Investigation of properties of the Ca2+ influx and of the Ca2+-activated K+ efflux (Gardos effect) in vanadate-treated and ATP-Depleted human red blood cells

In this study the properties of the Ca-45(2+) influx in human red blood cells (RBC) induced by NaVO3 or ATP-depletion were compared. Both NaNVO3-induced and ATP-depletion-induced Ca-45(2+) influxes were in the range 10(-6)-10(-5) mol Ca2+. l(cells)(-1) . h(-1). The saturatability of ATP-depletion-induced Ca-45(2+) with Ca2+ was much less pronounced than that of NaVO3-induced Ca-45(2+) influx. The NaVO3-induced Ca2+ influx was sensitive to nifedipine (IC50 = 50 mumol/l) and Cu2+ (IC50 = 9 mumol/l) but these inhibitors had only a marginal effect when ATP-depletion was used as the Ca2+ influx inducer. On the other hand, polymyxin B (PXB) (1-5 mg/ml) strongly stimulated the ATP-depletion-induced Ca-45(2+) influx whereas its effect on the NaVO3-induced Ca2+ influx was biphasic, with about 10% stimulation at lower PXB concentrations and an inhibition of 40% at higher concentrations. SDS-PAGE revealed that both NaVO3 and PXB induced changes in the protein phosphorylation pattern in the presence of Ca2+. NaVO3 stimulated the phosphorylation of several proteins and this effect was counteracted by PXB. The comparison of the kinetics and temperature dependencies of the Gardos effect induced by NaVO3 and the ATP-depletion showed marked differences. The ability of NaVO3 to induce the Gardos effect dramatically increased in ATP-depleted cells.
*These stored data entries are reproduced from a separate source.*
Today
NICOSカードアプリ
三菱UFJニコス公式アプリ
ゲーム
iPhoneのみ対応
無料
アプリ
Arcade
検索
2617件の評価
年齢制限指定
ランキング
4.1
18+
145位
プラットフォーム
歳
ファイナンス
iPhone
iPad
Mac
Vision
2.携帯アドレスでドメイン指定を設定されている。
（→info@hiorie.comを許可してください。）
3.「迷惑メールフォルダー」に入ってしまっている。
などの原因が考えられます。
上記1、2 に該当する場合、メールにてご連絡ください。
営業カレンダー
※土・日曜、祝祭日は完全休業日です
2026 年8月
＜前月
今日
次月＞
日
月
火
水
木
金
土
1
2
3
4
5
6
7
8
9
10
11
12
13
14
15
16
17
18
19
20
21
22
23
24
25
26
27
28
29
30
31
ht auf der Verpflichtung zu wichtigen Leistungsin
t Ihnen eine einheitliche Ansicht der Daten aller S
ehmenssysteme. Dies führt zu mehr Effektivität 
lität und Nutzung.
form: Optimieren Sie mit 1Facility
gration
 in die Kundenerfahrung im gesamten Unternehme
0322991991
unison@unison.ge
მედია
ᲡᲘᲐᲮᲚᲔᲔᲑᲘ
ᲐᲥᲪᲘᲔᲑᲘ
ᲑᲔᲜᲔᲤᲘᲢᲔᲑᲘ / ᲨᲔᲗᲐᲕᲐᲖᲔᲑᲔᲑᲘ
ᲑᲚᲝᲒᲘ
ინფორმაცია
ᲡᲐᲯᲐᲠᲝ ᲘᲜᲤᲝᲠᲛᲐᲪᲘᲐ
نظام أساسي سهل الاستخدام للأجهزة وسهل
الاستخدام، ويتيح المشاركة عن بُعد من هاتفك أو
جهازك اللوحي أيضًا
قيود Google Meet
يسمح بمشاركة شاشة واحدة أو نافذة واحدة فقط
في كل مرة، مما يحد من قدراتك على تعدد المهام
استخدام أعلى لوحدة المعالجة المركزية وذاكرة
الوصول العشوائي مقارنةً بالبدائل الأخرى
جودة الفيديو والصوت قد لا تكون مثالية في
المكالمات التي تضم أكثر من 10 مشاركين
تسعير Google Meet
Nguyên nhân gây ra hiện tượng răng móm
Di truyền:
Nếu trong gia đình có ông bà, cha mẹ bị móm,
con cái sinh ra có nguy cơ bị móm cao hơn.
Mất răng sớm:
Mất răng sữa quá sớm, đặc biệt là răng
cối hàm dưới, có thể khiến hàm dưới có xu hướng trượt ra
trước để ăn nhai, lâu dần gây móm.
These findings indicate that the Ca-45(2+) influxes preceding the activation of the Ca2+-activated K+ efflux (Gardos effect) stimulated by NaVO3 and by ATP-depletion, are mediated by different transport pathways. In addition, obtained re-sults demonstrate that ATP-depletion and NaVO3-treatment exert additive action in triggering the Gardos effect.